AIM OF THE EXERCISE
Please copy out the entries below exactly, beginning with the line that contains "los hermanos de la comunidad y los cerca" and ending with the line that contains "Você não compartilha seu nome. Use para um", and include nothing outside that span.

Data entries
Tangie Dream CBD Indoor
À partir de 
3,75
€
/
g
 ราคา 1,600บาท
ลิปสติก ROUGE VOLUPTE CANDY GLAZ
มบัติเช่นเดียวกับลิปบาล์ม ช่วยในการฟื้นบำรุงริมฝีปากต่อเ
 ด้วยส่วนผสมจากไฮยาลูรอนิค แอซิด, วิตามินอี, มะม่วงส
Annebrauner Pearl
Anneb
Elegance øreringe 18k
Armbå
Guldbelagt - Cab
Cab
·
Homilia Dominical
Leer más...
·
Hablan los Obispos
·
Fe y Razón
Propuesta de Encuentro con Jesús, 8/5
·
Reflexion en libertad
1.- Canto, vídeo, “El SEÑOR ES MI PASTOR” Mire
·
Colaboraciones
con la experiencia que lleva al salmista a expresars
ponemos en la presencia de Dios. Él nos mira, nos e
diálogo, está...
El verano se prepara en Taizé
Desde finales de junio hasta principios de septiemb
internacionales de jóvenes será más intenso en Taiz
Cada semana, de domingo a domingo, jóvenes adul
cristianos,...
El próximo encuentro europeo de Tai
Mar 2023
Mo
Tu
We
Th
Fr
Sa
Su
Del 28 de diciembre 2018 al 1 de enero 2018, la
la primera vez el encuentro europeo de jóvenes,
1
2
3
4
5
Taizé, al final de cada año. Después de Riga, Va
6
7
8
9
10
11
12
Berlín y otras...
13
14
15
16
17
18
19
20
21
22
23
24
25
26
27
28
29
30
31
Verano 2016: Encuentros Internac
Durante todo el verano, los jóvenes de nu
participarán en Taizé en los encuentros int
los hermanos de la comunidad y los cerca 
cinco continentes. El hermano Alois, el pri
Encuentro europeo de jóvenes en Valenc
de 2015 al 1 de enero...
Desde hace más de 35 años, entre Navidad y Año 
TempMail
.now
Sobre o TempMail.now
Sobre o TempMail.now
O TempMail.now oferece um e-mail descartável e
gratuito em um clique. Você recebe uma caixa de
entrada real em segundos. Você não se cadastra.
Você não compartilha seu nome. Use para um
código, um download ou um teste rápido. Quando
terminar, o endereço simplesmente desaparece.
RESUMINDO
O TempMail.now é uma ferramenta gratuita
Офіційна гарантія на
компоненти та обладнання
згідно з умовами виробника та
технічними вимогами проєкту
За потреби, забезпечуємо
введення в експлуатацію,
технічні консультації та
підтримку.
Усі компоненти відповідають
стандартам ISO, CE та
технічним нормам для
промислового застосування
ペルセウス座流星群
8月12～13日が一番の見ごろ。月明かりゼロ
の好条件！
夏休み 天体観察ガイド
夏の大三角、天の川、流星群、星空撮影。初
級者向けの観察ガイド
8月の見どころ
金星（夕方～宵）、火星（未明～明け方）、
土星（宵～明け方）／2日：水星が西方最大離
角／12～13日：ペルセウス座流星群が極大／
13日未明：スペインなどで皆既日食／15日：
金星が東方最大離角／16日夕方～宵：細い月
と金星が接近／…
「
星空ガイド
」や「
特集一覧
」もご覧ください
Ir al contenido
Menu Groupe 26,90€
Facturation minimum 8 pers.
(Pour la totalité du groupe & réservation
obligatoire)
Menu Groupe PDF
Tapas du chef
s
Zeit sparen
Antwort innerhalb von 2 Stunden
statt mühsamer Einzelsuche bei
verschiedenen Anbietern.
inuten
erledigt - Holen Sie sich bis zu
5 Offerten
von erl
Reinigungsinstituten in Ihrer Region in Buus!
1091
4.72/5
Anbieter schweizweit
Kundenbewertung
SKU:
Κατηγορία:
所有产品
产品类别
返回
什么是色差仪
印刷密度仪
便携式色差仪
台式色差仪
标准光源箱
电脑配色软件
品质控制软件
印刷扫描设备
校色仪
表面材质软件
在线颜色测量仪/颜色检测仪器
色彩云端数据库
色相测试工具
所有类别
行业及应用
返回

EXERCISE ANSWER
los hermanos de la comunidad y los cerca 
cinco continentes. El hermano Alois, el pri
Encuentro europeo de jóvenes en Valenc
de 2015 al 1 de enero...
Desde hace más de 35 años, entre Navidad y Año 
TempMail
.now
Sobre o TempMail.now
Sobre o TempMail.now
O TempMail.now oferece um e-mail descartável e
gratuito em um clique. Você recebe uma caixa de
entrada real em segundos. Você não se cadastra.
Você não compartilha seu nome. Use para um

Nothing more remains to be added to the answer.